De son côté, l'agence Associated Press (AP) a dénoncé l’expulsion samedi de deux de ses journalistes vers la Russie. De la même façon, les journalistes bélarusses d'AP se sont vus retirer leurs accréditations.
« Associated Press s'élève dans les termes les plus forts contre cette attaque contre la liberté de la presse au Bélarus. AP appelle le gouvernement bélarusse à rétablir les accréditations des journalistes indépendants et à les autoriser à continuer à rapporter au monde ce qui se passe au Bélarus », a fait savoir Lauren Easton, directrice des relations avec les médias de l'agence américaine.
« Nous condamnons dans les termes les plus forts cet étouffement du journalisme indépendant », avait réagi plus tôt réagi un porte-parole de la BBC, appelant les autorités bélarusses à « révoquer leur décision » et à permettre aux journalistes de « faire leur travail ».

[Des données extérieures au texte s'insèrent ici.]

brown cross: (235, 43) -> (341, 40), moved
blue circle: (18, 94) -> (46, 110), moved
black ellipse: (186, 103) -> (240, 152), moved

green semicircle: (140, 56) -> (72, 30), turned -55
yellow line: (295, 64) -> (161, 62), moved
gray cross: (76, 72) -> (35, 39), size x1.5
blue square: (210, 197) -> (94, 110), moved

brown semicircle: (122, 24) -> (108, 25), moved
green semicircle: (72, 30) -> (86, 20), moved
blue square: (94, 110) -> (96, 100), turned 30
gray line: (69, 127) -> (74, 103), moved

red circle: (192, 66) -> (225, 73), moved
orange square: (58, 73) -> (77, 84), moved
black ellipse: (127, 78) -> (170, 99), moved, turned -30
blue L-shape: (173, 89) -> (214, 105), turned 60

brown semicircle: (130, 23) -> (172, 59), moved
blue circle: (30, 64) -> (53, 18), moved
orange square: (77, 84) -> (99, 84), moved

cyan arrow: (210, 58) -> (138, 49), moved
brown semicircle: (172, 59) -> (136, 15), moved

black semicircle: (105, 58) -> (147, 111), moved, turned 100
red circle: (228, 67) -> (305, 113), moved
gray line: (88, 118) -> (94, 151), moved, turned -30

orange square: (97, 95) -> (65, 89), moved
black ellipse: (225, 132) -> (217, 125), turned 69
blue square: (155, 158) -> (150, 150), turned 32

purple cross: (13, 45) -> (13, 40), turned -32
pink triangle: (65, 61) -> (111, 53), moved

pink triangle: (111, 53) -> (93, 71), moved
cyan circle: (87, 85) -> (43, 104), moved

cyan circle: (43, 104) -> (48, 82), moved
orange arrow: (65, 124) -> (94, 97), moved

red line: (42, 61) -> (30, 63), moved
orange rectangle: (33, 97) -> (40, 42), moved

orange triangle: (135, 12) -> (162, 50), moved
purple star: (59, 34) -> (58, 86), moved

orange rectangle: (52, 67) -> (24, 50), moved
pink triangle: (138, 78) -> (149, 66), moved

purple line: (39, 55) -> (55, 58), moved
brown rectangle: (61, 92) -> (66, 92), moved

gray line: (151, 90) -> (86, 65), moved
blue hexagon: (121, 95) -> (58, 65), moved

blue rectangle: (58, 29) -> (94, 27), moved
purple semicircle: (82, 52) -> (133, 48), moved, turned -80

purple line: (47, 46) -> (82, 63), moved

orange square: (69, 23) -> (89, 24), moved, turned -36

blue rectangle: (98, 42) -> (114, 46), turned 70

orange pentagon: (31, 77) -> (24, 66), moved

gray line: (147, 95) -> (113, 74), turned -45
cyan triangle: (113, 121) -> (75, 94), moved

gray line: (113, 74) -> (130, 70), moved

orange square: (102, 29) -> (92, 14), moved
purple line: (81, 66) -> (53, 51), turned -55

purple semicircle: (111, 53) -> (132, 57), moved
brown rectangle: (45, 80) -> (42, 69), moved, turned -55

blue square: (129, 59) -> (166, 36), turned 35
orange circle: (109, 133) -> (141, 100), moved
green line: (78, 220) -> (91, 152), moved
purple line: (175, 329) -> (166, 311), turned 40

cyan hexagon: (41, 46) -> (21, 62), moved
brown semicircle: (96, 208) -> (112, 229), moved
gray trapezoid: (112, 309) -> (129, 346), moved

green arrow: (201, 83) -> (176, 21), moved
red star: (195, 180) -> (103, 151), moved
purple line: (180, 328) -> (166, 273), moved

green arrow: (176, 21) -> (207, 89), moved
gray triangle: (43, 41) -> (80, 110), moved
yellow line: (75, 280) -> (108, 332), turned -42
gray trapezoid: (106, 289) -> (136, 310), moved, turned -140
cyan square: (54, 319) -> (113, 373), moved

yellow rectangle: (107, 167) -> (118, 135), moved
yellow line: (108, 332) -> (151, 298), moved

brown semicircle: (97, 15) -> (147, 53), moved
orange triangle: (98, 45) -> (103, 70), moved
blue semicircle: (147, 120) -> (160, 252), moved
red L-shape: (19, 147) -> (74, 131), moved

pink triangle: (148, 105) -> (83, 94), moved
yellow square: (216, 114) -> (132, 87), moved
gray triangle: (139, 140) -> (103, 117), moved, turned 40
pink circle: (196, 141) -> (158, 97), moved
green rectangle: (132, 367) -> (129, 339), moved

« Retirer à nos journalistes leur accréditation sans cause ou justification est une mesure désespérée d'un gouvernement autoritaire pour étouffer les médias indépendants et contrôler impitoyablement la disponibilité d'une information crédible au Bélarus », a pour sa part dénoncé la présidente de Radio Free Europe/Radio Liberty, Daisy Sindelar, dans un communiqué.
La figure de proue de l'opposition Svetlana Tikhanovskaïa a dit voir dans cette décision « un nouveau signe que le régime est en banqueroute morale et ne tente de s'accrocher au pouvoir que par la peur et l'intimidation ».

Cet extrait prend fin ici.